Hydrocarbons having no double or triple bond functional groups are classified as alkanes or cycloalkanes, depending on whether the carbon atoms of the molecule are arranged only in chains or also in rings. Although these hydrocarbons have no functional groups, they constitute the framework on which functional groups are located in other classes of compounds, and provide an ideal starting point for studying and naming organic compounds. The alkanes and cycloalkanes are also members of a larger class of compounds referred to as aliphatic. Simply put, aliphatic compounds are compounds that do not incorporate any aromatic rings in their molecular structure.
The following table lists the IUPAC names assigned to simple continuous-chain alkanes from C-1 to C-10. A common "ane" suffix identifies these compounds as alkanes. Longer chain alkanes are well known, and their names may be found in many reference and text books. The names methane through decane should be memorized, since they constitute the root of many IUPAC names. Fortunately, common numerical prefixes are used in naming chains of five or more carbon atoms.

Name	Molecular Formula	Structural Formula	Isomers	Name	Molecular Formula	Structural Formula	Isomers
methane	CH₄	CH₄	1	hexane	C₆H₁₄	CH₃(CH₂)₄CH₃	5
ethane	C₂H₆	CH₃CH₃	1	heptane	C₇H₁₆	CH₃(CH₂)₅CH₃	9
propane	C₃H₈	CH₃CH₂CH₃	1	octane	C₈H₁₈	CH₃(CH₂)₆CH₃	18
butane	C₄H₁₀	CH₃CH₂CH₂CH₃	2	nonane	C₉H₂₀	CH₃(CH₂)₇CH₃	35
pentane	C₅H₁₂	CH₃(CH₂)₃CH₃	3	decane	C₁₀H₂₂	CH₃(CH₂)₈CH₃	75

Some important behavior trends and terminologies:

(i) The formulas and structures of these alkanes increase uniformally by a CH₂ increment.
(ii) A uniform variation of this kind in a series of compounds is called homologous.
(iii) These formulas all fit the C_nH_2n+2 rule. This is also the highest possible H/C ratio for a stable hydrocarbon.
(iv) Since the H/C ratio in these compounds is at a maximum, we call them saturated (with hydrogen).

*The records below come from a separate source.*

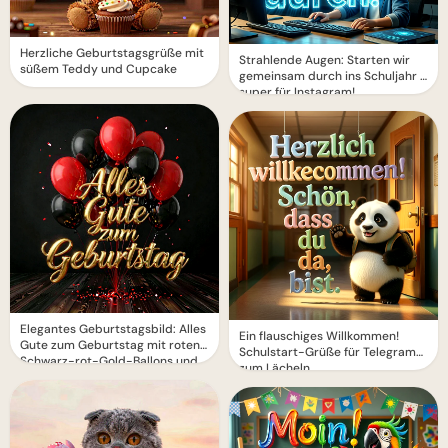
Herzliche Geburtstagsgrüße mit
Strahlende Augen: Starten wir
süßem Teddy und Cupcake
gemeinsam durch ins Schuljahr –
super für Instagram!
Elegantes Geburtstagsbild: Alles
Ein flauschiges Willkommen!
Gute zum Geburtstag mit roten
Schulstart-Grüße für Telegram
Schwarz-rot-Gold-Ballons und
zum Lächeln
golden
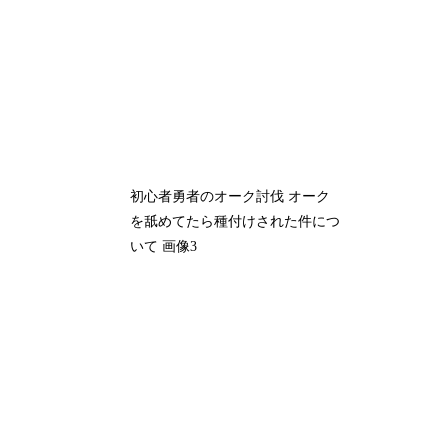
初心者勇者のオーク討伐 オーク
を舐めてたら種付けされた件につ
いて 画像3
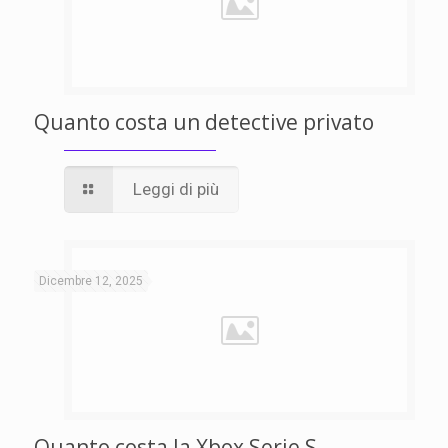
Quanto costa un detective privato
Leggi di più
Dicembre 12, 2025
Quanto costa la Xbox Serie S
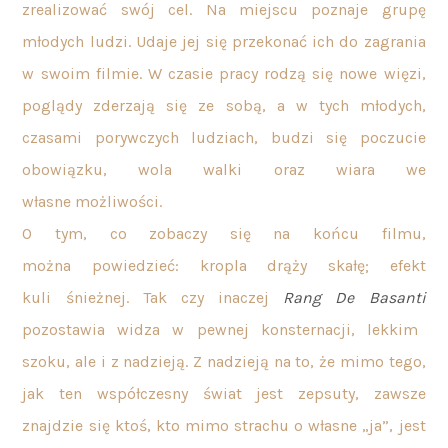
zrealizować swój cel. Na miejscu poznaje grupę
młodych ludzi. Udaje jej się przekonać ich do zagrania
w swoim filmie. W czasie pracy rodzą się nowe więzi,
poglądy zderzają się ze sobą, a w tych młodych,
czasami porywczych ludziach, budzi się poczucie
obowiązku, wola walki oraz wiara we
własne możliwości.
O tym, co zobaczy się na końcu filmu,
można powiedzieć: kropla drąży skałę; efekt
kuli śnieżnej. Tak czy inaczej
Rang De Basanti
pozostawia widza w pewnej konsternacji, lekkim
szoku, ale i z nadzieją. Z nadzieją na to, że mimo tego,
jak ten współczesny świat jest zepsuty, zawsze
znajdzie się ktoś, kto mimo strachu o własne „ja”, jest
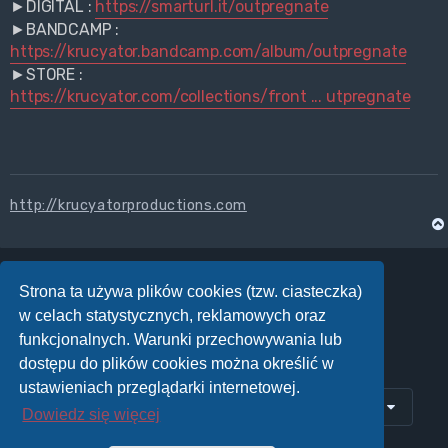
►DIGITAL :
https://smarturl.it/outpregnate
►BANDCAMP :
https://krucyator.bandcamp.com/album/outpregnate
►STORE :
https://krucyator.com/collections/front ... utpregnate
http://krucyatorproductions.com
Strona ta używa plików cookies (tzw. ciasteczka)
ODPOWIEDZ
w celach statystycznych, reklamowych oraz
Posty: 9 • Strona
1
z
1
funkcjonalnych. Warunki przechowywania lub
dostępu do plików cookies można określić w
ustawieniach przeglądarki internetowej.
Przejdź do
Dowiedz się więcej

Beginning with butane (C₄H₁₀), and becoming more numerous with larger alkanes, we note the existence of alkane isomers. For example, there are five C₆H₁₄ isomers, shown below as abbreviated line formulas (A through E):

Although these distinct compounds all have the same molecular formula, only one (A) can be called hexane. How then are we to name the others?

The IUPAC system requires first that we have names for simple unbranched chains, as noted above, and second that we have names for simple alkyl groups that may be attached to the chains. Examples of some common alkyl groups are given in the following table. Note that the "ane" suffix is replaced by "yl" in naming groups. The symbol R is used to designate a generic (unspecified) alkyl group.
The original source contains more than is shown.